** Exercise data **
++++++
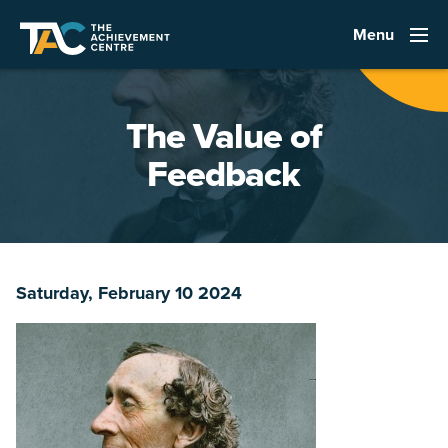
Menu
The Value of
Feedback
Saturday, February 10 2024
++++++
** Problem description **
The answer must be the lines from the one containing "The Value of" to the final line of the data above, copied exactly, both included, with nothing added.

** Completed exercise **
The Value of
Feedback
Saturday, February 10 2024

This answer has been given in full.